# Pipeline Stage 3.2
The ITIS stage in the SGCN pipeline kicks off all the other stages to operate independently. Since ITIS ends up providing us with a number of additional search vectors and is the primary determinant of putting SGCN species on the National List, we run this stage first to assemble a bunch of additional names to go after from other sources and identifiers to use in at least one case (USFWS Ecological Conservation Online System).

All of the sppin information processors use a single function, process_sppin_source_search_term(), built to handle the only slightly different operations in each case. It can operate against a message queue, retrieving a single message and processing it through to completion. Running the process locally, I first retrieve all messages from a given queue and run them in parallel. The limitations in how many messages we can process come from both the number of concurrent connections we can make to our database and from the number of HTTP requests we want to pass to the ITIS (or any other) API. When moving to a Lambda environment, the database connection issue should no longer be a factor, but we will need to throttle the number of concurrent connections we are sending out to third party APIs.

The ITIS process proliferates many new messages out onto other queues. It will send all of the names it encounteres, both the original name from the SGCN source and any additional names in the ITIS records (not necessarily all synonyms at this point, just the names encountered through search or following through to valid taxonomic records), to the message queues for other SppIn information gatherers. It will also send any names that it does not find to a WoRMS queue.

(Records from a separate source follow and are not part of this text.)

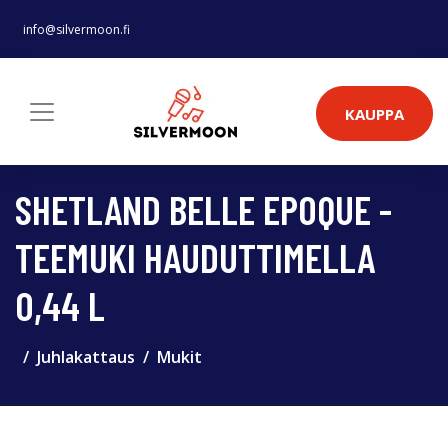
info@silvermoon.fi
KAUPPA
SHETLAND BELLE EPOQUE -
TEEMUKI HAUDUTTIMELLA
0,44 L
Juhlakattaus
Mukit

Both the ITIS and WoRMS processors also send messages with taxonomic authority summary information when they encounter a usable valid record that are used to infuse additional properties into the SGCN master table indicating whether or not a scientific name should be placed onto the "SGCN National List."

In [1]:
import pysgcn
sgcn = pysgcn.sgcn.Sgcn()

from joblib import Parallel, delayed
from tqdm import tqdm

mq = "mq_itis_check"
sppin_source = "itis"

In [2]:
messages = sgcn.sql_mq.get_all_records("mq", mq)

In [3]:
%%time
Parallel(n_jobs=8, prefer="threads")(
    delayed(sgcn.process_sppin_source_search_term)
    (
        message_queue=mq,
        sppin_source=sppin_source,
        message_id=message["id"], 
        message_body=message["body"]
    ) for message in tqdm(messages)
)

100%|██████████| 34656/34656 [32:28<00:00, 17.79it/s]  


CPU times: user 15min 1s, sys: 4min 30s, total: 19min 31s
Wall time: 32min 29s


['MESSAGE PROCESSED: Scientific Name:Fimbristylis littoralis var. littoralis',
 'MESSAGE PROCESSED: Scientific Name:Panicum dichotomum var. nitidum',
 'MESSAGE PROCESSED: Scientific Name:Trichostomum tenuirostre var. gemmiparum',
 'MESSAGE PROCESSED: Scientific Name:Seligeria donniana',
 'MESSAGE PROCESSED: Scientific Name:Stygobromus onondagaensis',
 'MESSAGE PROCESSED: Scientific Name:Sphagnum capillifolium',
 'MESSAGE PROCESSED: Scientific Name:Scaphiopus holbrookii',
 'MESSAGE PROCESSED: Scientific Name:Zosteractis interminata',
 'MESSAGE PROCESSED: Scientific Name:Cyperus flavicomus',
 'MESSAGE PROCESSED: Scientific Name:Forsstroemia producta',
 'MESSAGE PROCESSED: Scientific Name:Rallus limicola',
 'MESSAGE PROCESSED: Scientific Name:Cervus canadensis',
 'MESSAGE PROCESSED: Scientific Name:Sida elliottii',
 'MESSAGE PROCESSED: Scientific Name:Cypripedium candidum',
 'MESSAGE PROCESSED: Scientific Name:Syntrichia papillosa',
 'MESSAGE PROCESSED: Scientific Name:Berula erecta var.